Let’s start considering why groups are important. Generally speaking groups allow you to isolate
specific parts of the regular expression and reuse them later, but the way you can reuse them depends
on the tool that you are using. Groups are particularly useful with sed, as they greatly improve the
search and replace syntax.
The following code uses sed to parse a regular expression (enabled by the option -r), isolate a group
with the parenthesis and use the matched pattern in the replacement string.
$ echo "10:30" | sed -r s,"([0-9]{2}).*","H:\1",
H:10
The regular expression tries to match 2 adjacent digits ([0-9]{2}), but putting them in a group with
the parenthesis makes sed store the value in a variable. In this case the value stored is 10, and the
rest is ignored by the .* that matches anything. As you can see the way sed uses to access the value
of groups stored during the search is a backslash followed by a number. The first (and only, in this
case) group is named \1, the second \2, and so on.
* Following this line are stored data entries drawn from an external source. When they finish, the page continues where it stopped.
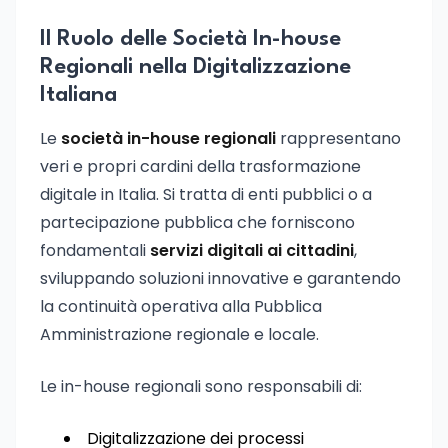
Il Ruolo delle Società In-house
Regionali nella Digitalizzazione
Italiana
Le
società in-house regionali
rappresentano
veri e propri cardini della trasformazione
digitale in Italia. Si tratta di enti pubblici o a
partecipazione pubblica che forniscono
fondamentali
servizi digitali ai cittadini
,
sviluppando soluzioni innovative e garantendo
la continuità operativa alla Pubblica
Amministrazione regionale e locale.
Le in-house regionali sono responsabili di:
Digitalizzazione dei processi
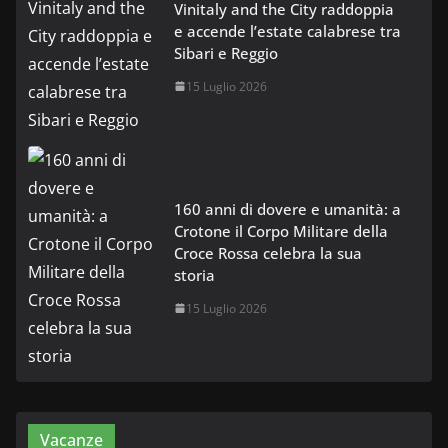
Vinitaly and the City raddoppia
e accende l’estate calabrese tra
Sibari e Reggio
15 Luglio 2026
160 anni di dovere e umanità: a
Crotone il Corpo Militare della
Croce Rossa celebra la sua
storia
15 Luglio 2026
Vacanze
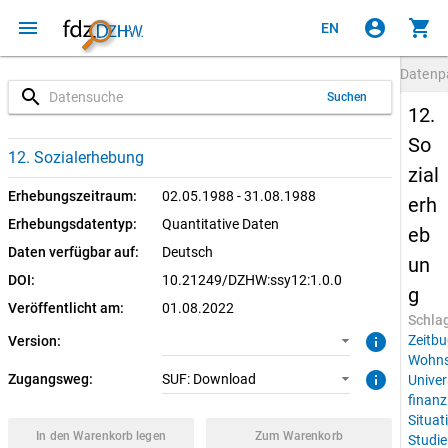
menu
account_circle
shopping_cart
EN
Datenp
search
Suchen
12.
So
1.0.0 (aktuell)
SUF: Download
12. Sozialerhebung
zial
Erhebungszeitraum:
02.05.1988 - 31.08.1988
erh
Erhebungsdatentyp:
Quantitative Daten
eb
Daten verfügbar auf:
Deutsch
un
DOI:
10.21249/DZHW:ssy12:1.0.0
g
Veröffentlicht am:
01.08.2022
Schla
info
Zeitbu
Version:
Wohns
info
Zugangsweg:
SUF: Download
Univer
finanzi
Situat
In den Warenkorb legen
Zum Warenkorb
Studie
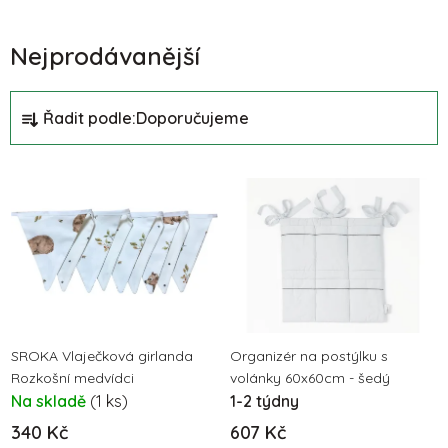
Nejprodávanější
Ř
Řadit podle:
Doporučujeme
a
z
V
e
ý
n
p
í
i
p
s
r
p
o
r
d
o
SROKA Vlaječková girlanda
Organizér na postýlku s
u
Rozkošní medvídci
volánky 60x60cm - šedý
d
k
Na skladě
(1 ks)
1-2 týdny
u
t
340 Kč
607 Kč
k
ů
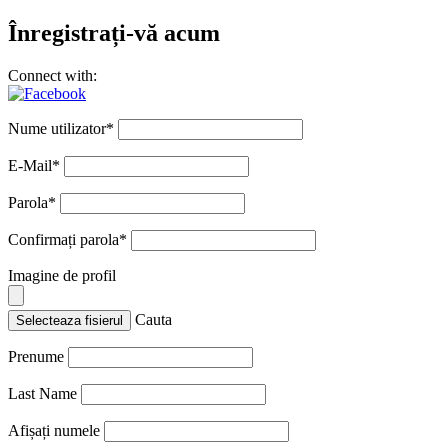
Înregistrați-vă acum
Connect with:
Nume utilizator
*
E-Mail
*
Parola
*
Confirmați parola
*
Imagine de profil
Cauta
Selecteaza fisierul
Prenume
Last Name
Afișați numele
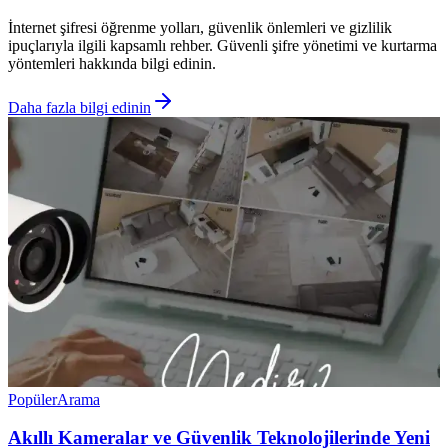
İnternet şifresi öğrenme yolları, güvenlik önlemleri ve gizlilik
ipuçlarıyla ilgili kapsamlı rehber. Güvenli şifre yönetimi ve kurtarma
yöntemleri hakkında bilgi edinin.
Daha fazla bilgi edinin
Popüler
Arama
Akıllı Kameralar ve Güvenlik Teknolojilerinde Yeni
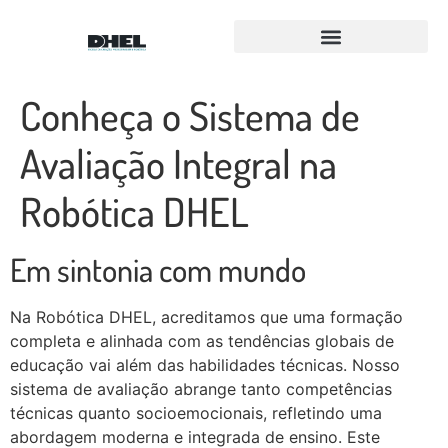
Para Equipes FLL e FTC
Equipe Amigos Droids
Conheça o Sistema de
Avaliação Integral na
Robótica DHEL
Em sintonia com mundo
Na Robótica DHEL, acreditamos que uma formação
completa e alinhada com as tendências globais de
educação vai além das habilidades técnicas. Nosso
sistema de avaliação abrange tanto competências
técnicas quanto socioemocionais, refletindo uma
abordagem moderna e integrada de ensino. Este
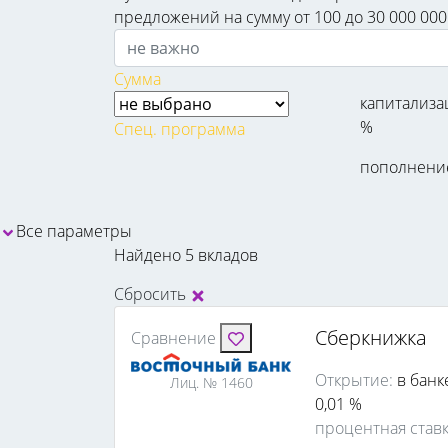
предложений на сумму от 100 до 30 000 000 
Сумма
капитализа
%
Спец. программа
пополнени
Все параметры
Найдено 5 вкладов
Сбросить
Сберкнижка
Сравнение
Открытие:
в банк
Лиц. № 1460
0,01 %
процентная став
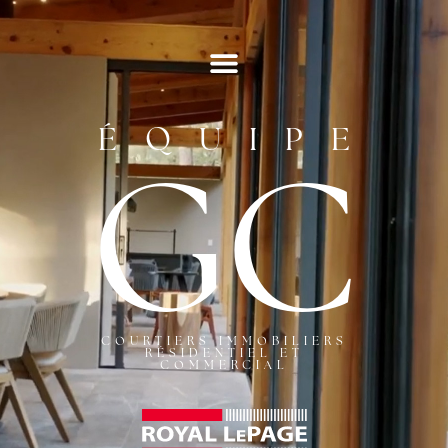
ÉQUIPE
GC
COURTIERS IMMOBILIERS
RÉSIDENTIEL ET
COMMERCIAL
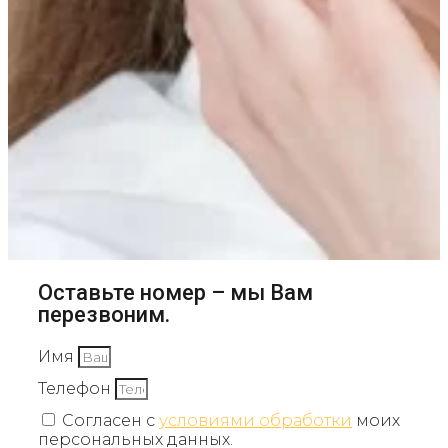
Оставьте номер – мы Вам
перезвоним.
Имя
Телефон
Согласен с
условиями обработки
моих
персональных данных.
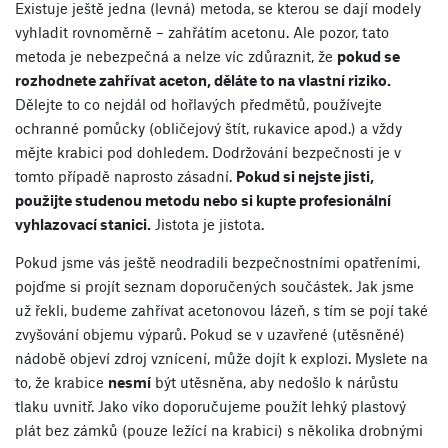
Existuje ještě jedna (levná) metoda, se kterou se dají modely
vyhladit rovnoměrně – zahřátím acetonu. Ale pozor, tato
metoda je nebezpečná a nelze víc zdůraznit, že
pokud se
rozhodnete zahřívat aceton, děláte to na vlastní riziko.
Dělejte to co nejdál od hořlavých předmětů, používejte
ochranné pomůcky (obličejový štít, rukavice apod.) a vždy
mějte krabici pod dohledem. Dodržování bezpečnosti je v
tomto případě naprosto zásadní.
Pokud si nejste jisti,
použijte studenou metodu nebo si kupte profesionální
vyhlazovací stanici.
Jistota je jistota.
Pokud jsme vás ještě neodradili bezpečnostními opatřeními,
pojďme si projít seznam doporučených součástek. Jak jsme
už řekli, budeme zahřívat acetonovou lázeň, s tím se pojí také
zvyšování objemu výparů. Pokud se v uzavřené (utěsněné)
nádobě objeví zdroj vznícení, může dojít k explozi. Myslete na
to, že krabice
nesmí
být utěsněna, aby nedošlo k nárůstu
tlaku uvnitř. Jako víko doporučujeme použít lehký plastový
plát bez zámků (pouze ležící na krabici) s několika drobnými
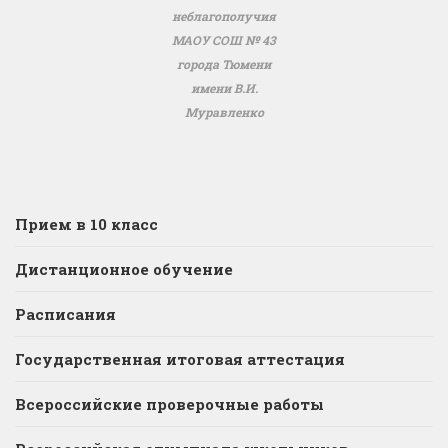
неблагополучия
МАОУ СОШ № 43
города Тюмени
имени В.И.
Муравленко
Прием в 10 класс
Дистанционное обучение
Расписания
Государственная итоговая аттестация
Всероссийские проверочные работы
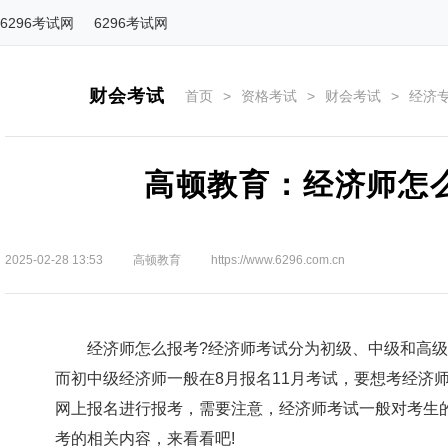
6296考试网
6296考试网
财会考试
首页
>
资格考试
>
财会考试
>
经济
高顿教育：经济师怎
2025-02-28 13:53
高顿教育
https://www.6296.com.cn
经济师怎么报考?经济师考试分为初级、中级和高级，
而初中级经济师一般在8月报名11月考试，要想考经济
网上报名进行报考，需要注意，经济师考试一般对考生
考的相关内容，来看看吧!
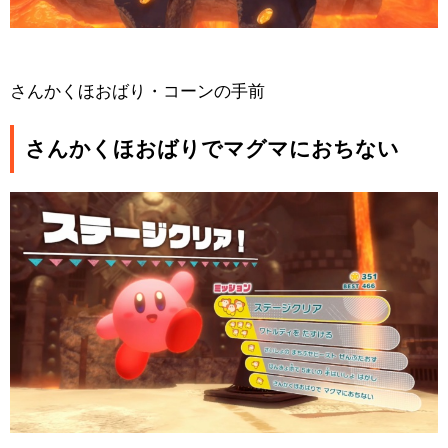
さんかくほおばり・コーンの手前
さんかくほおばりでマグマにおちない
So, the replacement pattern is a string beginning
with H: and followed by the value matched and stored during the search, that is 10.
Let’s try something a bit more complex, with two groups.
$ echo "10:30" | sed -r s,"([0-9]{2}):([0-9]{2})","H:\1 - M:\2",
H:10 - M:30
This time the regular expression looks for two digits in the first group, then for a colon, and then
for another group of two digits. The two groups are named \1 and \2, so they can be used in the
replacement string. Please note that the colon is not included in any group as we don’t need to store
it, it is just an anchor to separate the two parts of the time.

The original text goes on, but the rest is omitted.